Esto muestra que no muchos estarían dispuestos a ir al extremo en la defensa de la salud, ni al extremo opuesto en pro de continuar con la actividad económica como si nada estuviera sucediendo. El debate, en cambio, es entre diferentes combinaciones o soluciones intermedias.

A diferencia de la ética de la convicción, que enfatiza las intenciones, la ética de la responsabilidad exige al gobernante anticipar, valorar y sopesar las consecuencias sociales de diferentes medidas.

Por ejemplo, el aislamiento obligatorio prolongado reduce los contagios por coronavirus, pero, como contrapartida, posiblemente afecte la salud de otras formas (como la medicina preventiva, el tratamiento de otras enfermedades, la salud mental y la vida sana en general). Estas consecuencias afectan a la población en forma socialmente desigual (por ejemplo, según las ventajas residenciales de cada ciudadano).

Asimismo, dependiendo de la sociedad, la predisposición de la ciudadanía al aislamiento puede ser más o menos limitada.
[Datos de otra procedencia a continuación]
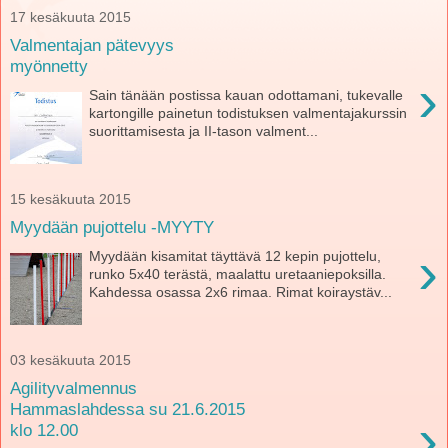
17 kesäkuuta 2015
Valmentajan pätevyys
myönnetty
›
Sain tänään postissa kauan odottamani, tukevalle
kartongille painetun todistuksen valmentajakurssin
suorittamisesta ja II-tason valment...
15 kesäkuuta 2015
Myydään pujottelu -MYYTY
›
Myydään kisamitat täyttävä 12 kepin pujottelu,
runko 5x40 terästä, maalattu uretaaniepoksilla.
Kahdessa osassa 2x6 rimaa. Rimat koiraystäv...
03 kesäkuuta 2015
Agilityvalmennus
Hammaslahdessa su 21.6.2015
›
klo 12.00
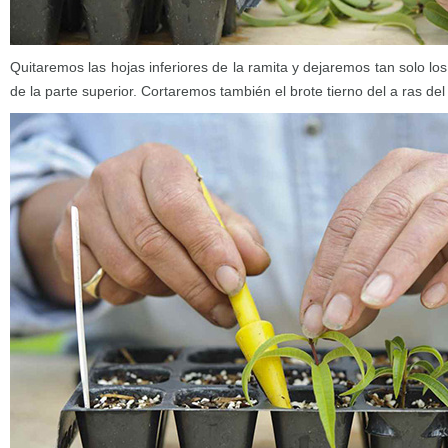
Quitaremos las hojas inferiores de la ramita y dejaremos tan solo l
de la parte superior. Cortaremos también el brote tierno del a ras de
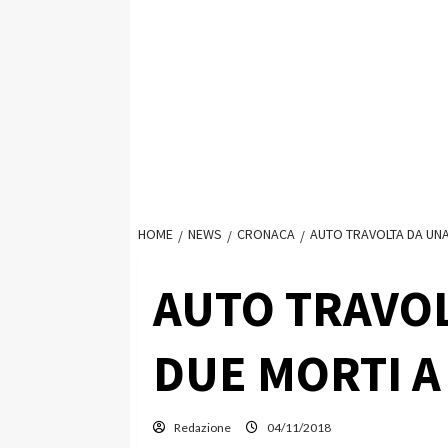
HOME
NEWS
CRONACA
AUTO TRAVOLTA DA UN
AUTO TRAVOL
DUE MORTI 
Redazione
04/11/2018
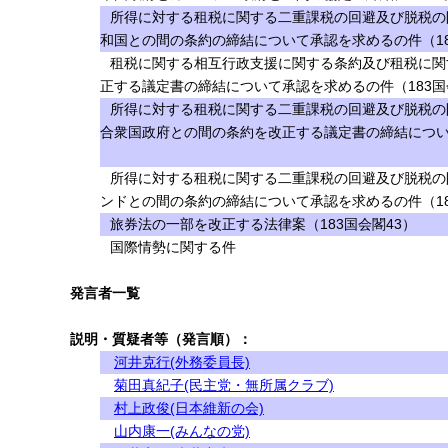
所得に対する租税に関する二重課税の回避及び脱税の
和国との間の条約の締結について承認を求めるの件（18
租税に関する相互行政支援に関する条約及び租税に関
正する議定書の締結について承認を求めるの件（183国
所得に対する租税に関する二重課税の回避及び脱税の
合衆国政府との間の条約を改正する議定書の締結につい
所得に対する租税に関する二重課税の回避及び脱税の
ンドとの間の条約の締結について承認を求めるの件（18
旅券法の一部を改正する法律案（183国会閣43）
国際情勢に関する件
発言者一覧
説明・質疑者等（発言順）：
河井克行(外務委員長)
菊田真紀子(民主党・無所属クラブ)
村上政俊(日本維新の会)
山内康一(みんなの党)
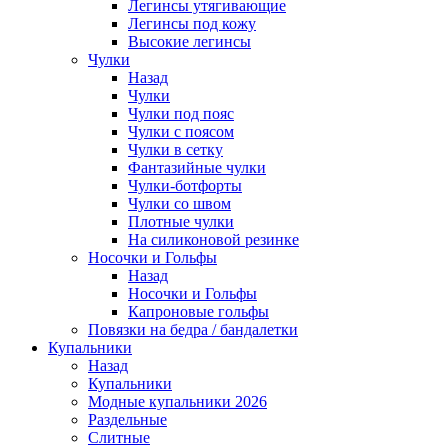
Легинсы утягивающие
Легинсы под кожу
Высокие легинсы
Чулки
Назад
Чулки
Чулки под пояс
Чулки с поясом
Чулки в сетку
Фантазийные чулки
Чулки-ботфорты
Чулки со швом
Плотные чулки
На силиконовой резинке
Носочки и Гольфы
Назад
Носочки и Гольфы
Капроновые гольфы
Повязки на бедра / бандалетки
Купальники
Назад
Купальники
Модные купальники 2026
Раздельные
Слитные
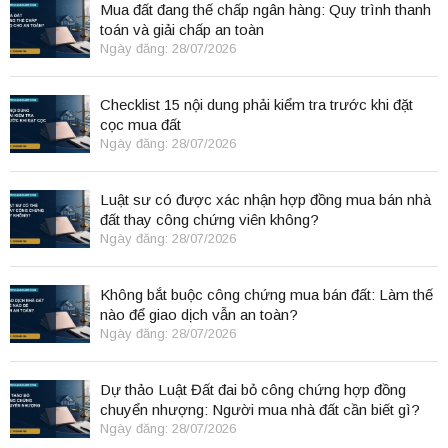
Mua đất đang thế chấp ngân hàng: Quy trình thanh
toán và giải chấp an toàn
Ngày đăng: 28/07/2026
Checklist 15 nội dung phải kiểm tra trước khi đặt
cọc mua đất
Ngày đăng: 28/07/2026
Luật sư có được xác nhận hợp đồng mua bán nhà
đất thay công chứng viên không?
Ngày đăng: 28/07/2026
Không bắt buộc công chứng mua bán đất: Làm thế
nào để giao dịch vẫn an toàn?
Ngày đăng: 28/07/2026
Dự thảo Luật Đất đai bỏ công chứng hợp đồng
chuyển nhượng: Người mua nhà đất cần biết gì?
Ngày đăng: 28/07/2026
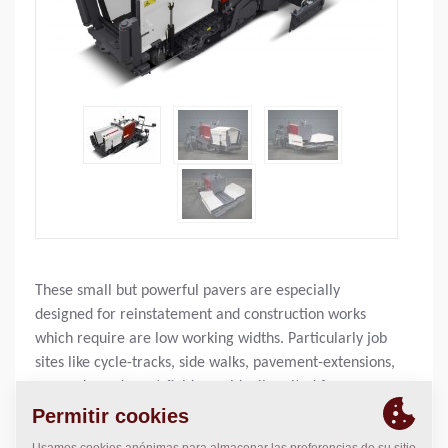
These small but powerful pavers are especially
designed for reinstatement and construction works
which require are low working widths. Particularly job
sites like cycle-tracks, side walks, pavement-extensions,
car-parks and sport-fields are ideally suited for
Dynapac minipavers.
Un aislamiento obligatorio muy estricto cuando todavía hace calor podría agotar la paciencia de la gente demasiado pronto, antes de que baje la temperatura y el aislamiento estricto se vuelva indispensable.

Por otro lado, aunque algunos valores tienen más fuerza que otros, ninguno tiene un peso infinito. La ética de la responsabilidad exige ponderar valores diferentes, como la reducción de la indigencia, el desempleo y la violencia doméstica, y la promoción de la educación y la recreación. Esto crea una gran incertidumbre normativa.

No hay una fórmula o algoritmo que determine una solución óptima para estos problemas. Más que una alternativa obligatoria, hay una gama de equilibrios permisibles que se ubican entre los dogmatismos extremos.

Ningún comité de expertos, moralistas o científicos podría pretender que tal o cual es la verdadera solución, sencillamente porque no la hay. Los epidemiólogos (no sin ayuda de expertos en políticas públicas) podrían a lo sumo indicar qué medidas pueden reducir el número de contagios, pero cómo ponderar ello con otros valores, especialmente cuando la información disponible es incompleta, es una decisión esencialmente política.

Esta situación ya se había contemplado de algún modo en la teología escolástica. En tanto que los moralistas tradicionales pensaban que todo problema moral tiene una solución correcta, los probabilistas del siglo XVI (como el dominicano Bartolomé de Medina y el jesuita Gabriel Vázquez) sostenían que en condiciones de incertidumbre debemos escoger una política probablemente correcta (o sea, una política razonable). En estos casos, la indignación por las opiniones diversas, cuando éstas se sitúan dentro del margen de desacuerdo razonable, no sólo es absurda sino una barrera adicional para escoger sabiamente.

Horacio Spector y Ezequiel Spector son profesores e investigadores en la Escuela de Derecho de la Universidad Torcuato Di Tella.